▶ What to do: Pictures do not belong in the copy, so please give every entry below again exactly.

[Data for the task — start]

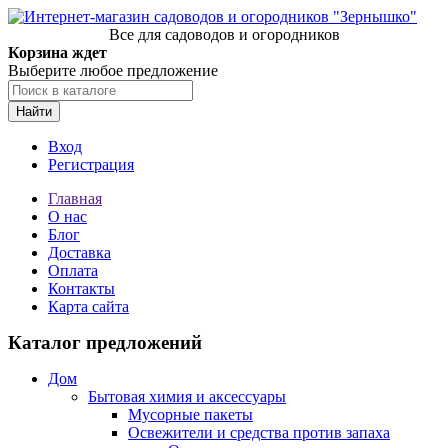
Все для садоводов и огородников
Корзина ждет
Выберите любое предложение
Найти
Вход
Регистрация
Главная
О нас
Блог
Доставка
Оплата
Контакты
Карта сайта
Каталог предложений
Дом
Бытовая химия и аксессуары
Мусорные пакеты
Освежители и средства против запаха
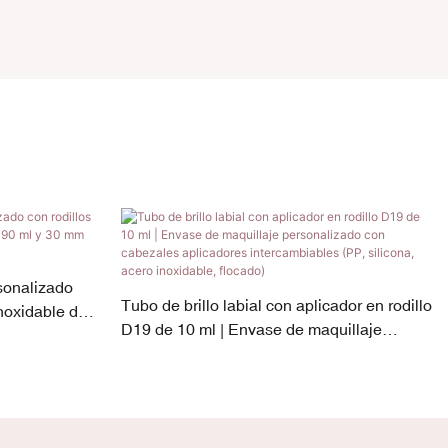
sonalizado
Tubo de brillo labial con aplicador en rodillo
inoxidable de
D19 de 10 ml | Envase de maquillaje
metro.
personalizado con cabezales aplicadores
intercambiables (PP, silicona, acero
inoxidable, flocado)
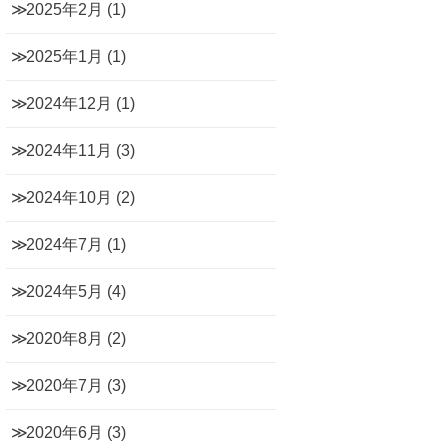
2025年2月
(1)
2025年1月
(1)
2024年12月
(1)
2024年11月
(3)
2024年10月
(2)
2024年7月
(1)
2024年5月
(4)
2020年8月
(2)
2020年7月
(3)
2020年6月
(3)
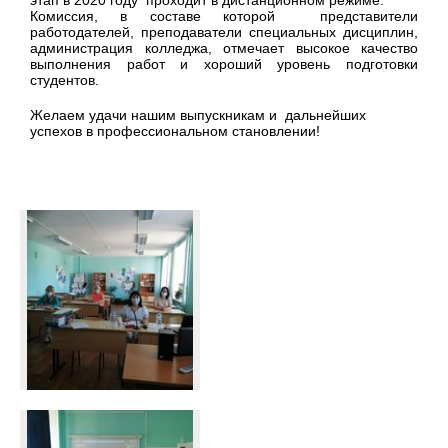
этап в 2020 году проходит в дистанционном режиме.
Комиссия, в составе которой представители
работодателей, преподаватели специальных дисциплин,
администрация колледжа, отмечает высокое качество
выполнения работ и хороший уровень подготовки
студентов.
Желаем удачи нашим выпускникам и дальнейших
успехов в профессиональном становлении!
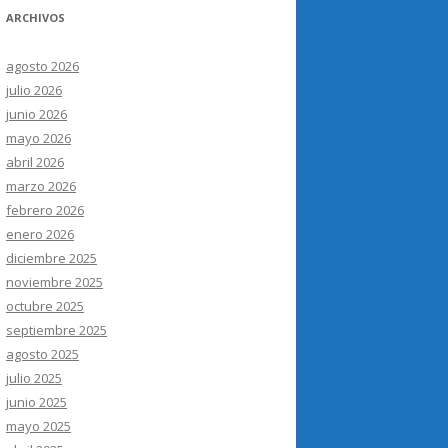
ARCHIVOS
agosto 2026
julio 2026
junio 2026
mayo 2026
abril 2026
marzo 2026
febrero 2026
enero 2026
diciembre 2025
noviembre 2025
octubre 2025
septiembre 2025
agosto 2025
julio 2025
junio 2025
mayo 2025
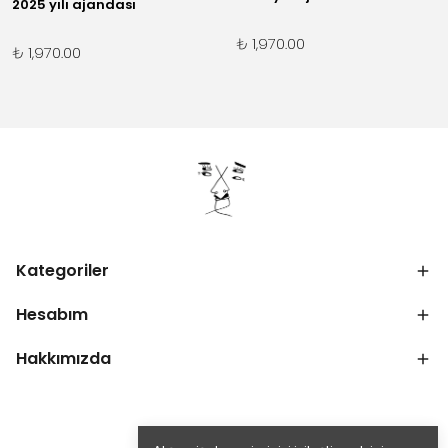
2025 yılı ajandası
₺ 1,970.00
₺ 1,970.00
Kategoriler
Hesabım
Hakkımızda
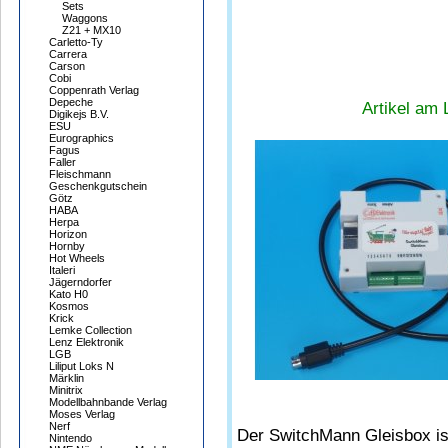
Sets
Waggons
Z21 + MX10
Carletto-Ty
Carrera
Carson
Cobi
Coppenrath Verlag
Depeche
Artikel am 
Digikejs B.V.
ESU
Eurographics
Fagus
Faller
Fleischmann
Geschenkgutschein
Götz
HABA
Herpa
Horizon
Hornby
Hot Wheels
Italeri
Jägerndorfer
Kato H0
Kosmos
Krick
Lemke Collection
Lenz Elektronik
LGB
Liliput Loks N
Märklin
Minitrix
Modellbahnbande Verlag
Moses Verlag
Nerf
Der SwitchMann Gleisbox ist
Nintendo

[Data for the task — finish]

▶ Written answer:
Все для садоводов и огородников
Корзина ждет
Выберите любое предложение
Найти
Вход
Регистрация
Главная
О нас
Блог
Доставка
Оплата
Контакты
Карта сайта
Каталог предложений
Дом
Бытовая химия и аксессуары
Мусорные пакеты
Освежители и средства против запаха
sonalizado
Tubo de brillo labial con aplicador en rodillo
inoxidable de
D19 de 10 ml | Envase de maquillaje
metro.
personalizado con cabezales aplicadores
intercambiables (PP, silicona, acero
inoxidable, flocado)
2025年2月
(1)
2025年1月
(1)
2024年12月
(1)
2024年11月
(3)
2024年10月
(2)
2024年7月
(1)
2024年5月
(4)
2020年8月
(2)
2020年7月
(3)
2020年6月
(3)
этап в 2020 году проходит в дистанционном режиме.
Комиссия, в составе которой представители
работодателей, преподаватели специальных дисциплин,
администрация колледжа, отмечает высокое качество
выполнения работ и хороший уровень подготовки
студентов.
Желаем удачи нашим выпускникам и дальнейших
успехов в профессиональном становлении!
ARCHIVOS
agosto 2026
julio 2026
junio 2026
mayo 2026
abril 2026
marzo 2026
febrero 2026
enero 2026
diciembre 2025
noviembre 2025
octubre 2025
septiembre 2025
agosto 2025
julio 2025
junio 2025
mayo 2025
2025 yılı ajandası
₺ 1,970.00
₺ 1,970.00
Kategoriler
Hesabım
Hakkımızda
Sets
Waggons
Z21 + MX10
Carletto-Ty
Carrera
Carson
Cobi
Coppenrath Verlag
Depeche
Artikel am 
Digikejs B.V.
ESU
Eurographics
Fagus
Faller
Fleischmann
Geschenkgutschein
Götz
HABA
Herpa
Horizon
Hornby
Hot Wheels
Italeri
Jägerndorfer
Kato H0
Kosmos
Krick
Lemke Collection
Lenz Elektronik
LGB
Liliput Loks N
Märklin
Minitrix
Modellbahnbande Verlag
Moses Verlag
Nerf
Der SwitchMann Gleisbox ist
Nintendo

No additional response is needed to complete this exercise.